Stop and think about what makes you human

Think About Being Human For A Second

I don’t mean to get super deep here or anything. You’re theoretically alive and reading this and human and you have day-to-day responsibilities and people you interact with and friends and family. Most people don’t think about it much deeper than that, right? Do your thing, chase your dream, build your company, raise your family, etc. People come in and out of your life, and some losses are harder; some are barely felt.
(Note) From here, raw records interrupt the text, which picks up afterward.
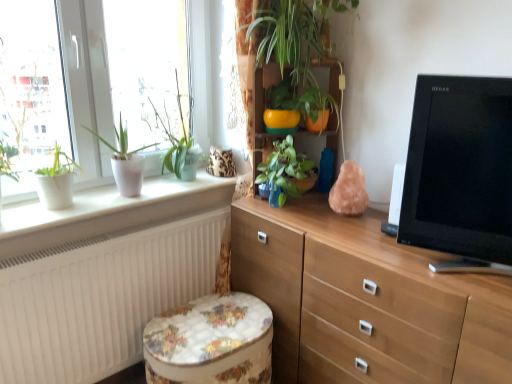 What are the coordinates of `vacant area that lies between black glossy tv at right and green glossy plant at center, the 3th houseplant positioned from the left` in the screenshot? It's located at (346, 237). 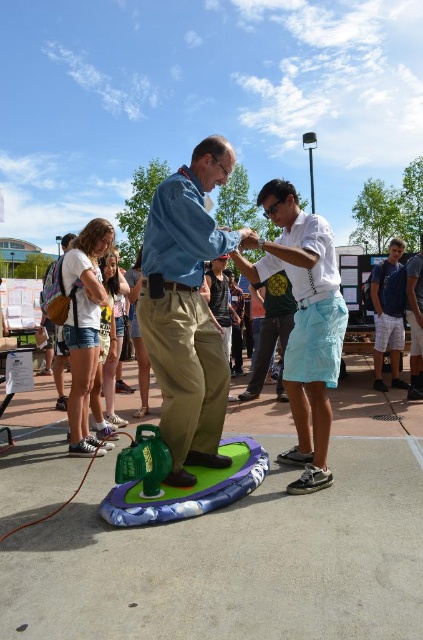 Does white cotton shirt at center appear on the left side of blue denim shorts at lower right?

Yes, white cotton shirt at center is to the left of blue denim shorts at lower right.

Can you confirm if white cotton shirt at center is shorter than blue denim shorts at lower right?

Incorrect, white cotton shirt at center's height does not fall short of blue denim shorts at lower right's.

Measure the distance between point (313,458) and camera.

Point (313,458) and camera are 3.25 meters apart from each other.

I want to click on white cotton shirt at center, so click(x=304, y=323).

Measure the distance between blue denim shirt at center and blue denim shorts at lower right.

A distance of 3.84 meters exists between blue denim shirt at center and blue denim shorts at lower right.

Is blue denim shirt at center taller than blue denim shorts at lower right?

Correct, blue denim shirt at center is much taller as blue denim shorts at lower right.

Between point (216, 232) and point (376, 308), which one is positioned behind?

The point (376, 308) is more distant.

I want to click on blue denim shirt at center, so click(x=186, y=308).

Can you confirm if white cotton shirt at center is shorter than green rubber mat at center?

No.

Between white cotton shirt at center and green rubber mat at center, which one appears on the left side from the viewer's perspective?

green rubber mat at center is more to the left.

Identify the location of white cotton shirt at center. Image resolution: width=423 pixels, height=640 pixels. (304, 323).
This is, broadly speaking, the way of humanity.

But sometimes it’s interesting to stop and reflect on what exactly makes us human, and why humanity became the dominant frontier of the last few thousand years … as opposed to, say, a colony of lions running the world, or even a colony of arts.

To wit:

The real difference between us and other animals is on the collective level. Humans control the world because we are the only animal that can cooperate flexibly in large numbers. Ants and bees can also work together in large numbers, but they do so in a very rigid way. If a beehive is facing a new threat or a new opportunity, the bees cannot reinvent their social system overnight in order to cope better. They cannot, for example, execute the queen and establish a republic. Wolves and chimpanzees cooperate far more flexibly than ants, but they can do so only with small numbers of intimately known individuals. Among wolves and chimps, cooperation is based on personal acquaintance. If I am a chimp and I want to cooperate with you, I must know you personally: What kind of chimp are you? Are you a nice chimp? Are you an evil chimp? How can I cooperate with you if I don’t know you?

Now consider this:

Only Homo sapiens can cooperate in extremely flexible ways with countless numbers of strangers. One-on-one or ten-on-ten, chimpanzees may be better than us. But pit 1,000 Sapiens against 1,000 chimps, and the Sapiens will win easily, for the simple reason that 1,000 chimps can never cooperate effectively. Put 100,000 chimps in Wall Street or Yankee Stadium, and you’ll get chaos. Put 100,000 humans there, and you’ll get trade networks and sports contests.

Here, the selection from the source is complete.